**YOUR GOAL:**
Show every line of the records below that contains the word "work".

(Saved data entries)
□ □ □ □

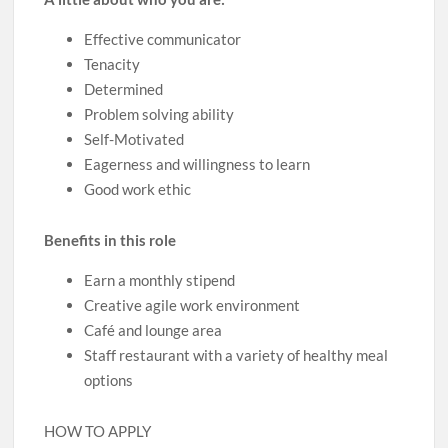
Effective communicator
Tenacity
Determined
Problem solving ability
Self-Motivated
Eagerness and willingness to learn
Good work ethic
Benefits in this role
Earn a monthly stipend
Creative agile work environment
Café and lounge area
Staff restaurant with a variety of healthy meal
options
HOW TO APPLY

□ □ □ □

**SOLUTION FOR THIS EXERCISE:**
Good work ethic
Creative agile work environment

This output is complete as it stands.